Top of Information provided
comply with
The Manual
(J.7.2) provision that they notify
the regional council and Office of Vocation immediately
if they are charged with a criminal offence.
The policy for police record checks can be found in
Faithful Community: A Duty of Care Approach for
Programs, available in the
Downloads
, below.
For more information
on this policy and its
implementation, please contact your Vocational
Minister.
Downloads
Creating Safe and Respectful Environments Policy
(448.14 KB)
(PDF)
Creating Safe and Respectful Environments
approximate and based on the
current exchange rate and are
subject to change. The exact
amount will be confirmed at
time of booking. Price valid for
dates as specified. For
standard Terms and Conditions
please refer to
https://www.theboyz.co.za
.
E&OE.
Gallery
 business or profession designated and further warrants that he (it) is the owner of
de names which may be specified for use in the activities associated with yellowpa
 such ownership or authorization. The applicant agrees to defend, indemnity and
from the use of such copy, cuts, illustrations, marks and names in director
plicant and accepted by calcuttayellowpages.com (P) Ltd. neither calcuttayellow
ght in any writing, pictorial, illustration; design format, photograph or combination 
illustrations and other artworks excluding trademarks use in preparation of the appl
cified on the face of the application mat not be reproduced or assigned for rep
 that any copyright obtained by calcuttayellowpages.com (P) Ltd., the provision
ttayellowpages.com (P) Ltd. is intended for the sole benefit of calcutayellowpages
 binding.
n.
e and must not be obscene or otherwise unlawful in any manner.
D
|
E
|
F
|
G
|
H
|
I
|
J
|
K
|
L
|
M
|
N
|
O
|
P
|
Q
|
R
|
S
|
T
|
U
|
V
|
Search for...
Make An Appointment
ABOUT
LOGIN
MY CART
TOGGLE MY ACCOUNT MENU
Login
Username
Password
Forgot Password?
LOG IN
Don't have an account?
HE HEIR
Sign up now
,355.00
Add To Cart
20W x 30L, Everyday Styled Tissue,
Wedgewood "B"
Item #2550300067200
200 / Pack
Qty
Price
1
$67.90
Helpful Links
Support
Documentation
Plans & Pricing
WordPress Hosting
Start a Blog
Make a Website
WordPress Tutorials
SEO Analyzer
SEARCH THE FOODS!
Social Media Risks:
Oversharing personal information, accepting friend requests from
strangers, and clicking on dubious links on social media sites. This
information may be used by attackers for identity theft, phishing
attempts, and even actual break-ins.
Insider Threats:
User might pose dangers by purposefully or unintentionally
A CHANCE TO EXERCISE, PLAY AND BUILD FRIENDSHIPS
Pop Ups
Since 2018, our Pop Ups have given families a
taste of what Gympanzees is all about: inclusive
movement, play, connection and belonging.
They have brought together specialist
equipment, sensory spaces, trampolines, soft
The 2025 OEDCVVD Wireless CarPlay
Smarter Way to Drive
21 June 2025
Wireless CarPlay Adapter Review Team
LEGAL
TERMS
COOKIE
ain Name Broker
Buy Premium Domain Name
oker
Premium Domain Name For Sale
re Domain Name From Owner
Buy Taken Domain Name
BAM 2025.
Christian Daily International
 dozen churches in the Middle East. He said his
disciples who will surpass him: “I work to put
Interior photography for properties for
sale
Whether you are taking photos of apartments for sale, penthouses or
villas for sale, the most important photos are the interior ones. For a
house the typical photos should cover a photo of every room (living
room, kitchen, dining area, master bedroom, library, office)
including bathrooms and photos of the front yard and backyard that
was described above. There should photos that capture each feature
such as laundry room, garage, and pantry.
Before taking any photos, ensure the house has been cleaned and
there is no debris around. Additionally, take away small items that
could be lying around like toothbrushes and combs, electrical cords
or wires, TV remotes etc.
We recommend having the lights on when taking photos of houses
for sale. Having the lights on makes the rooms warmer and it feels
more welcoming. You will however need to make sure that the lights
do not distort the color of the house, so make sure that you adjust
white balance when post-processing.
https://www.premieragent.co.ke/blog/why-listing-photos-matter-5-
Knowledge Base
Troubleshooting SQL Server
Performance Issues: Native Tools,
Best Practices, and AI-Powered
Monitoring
Bottom of Information provided
The problem → If a line in the data above holds the word "Price", count it, and give only the final number.

Response → 2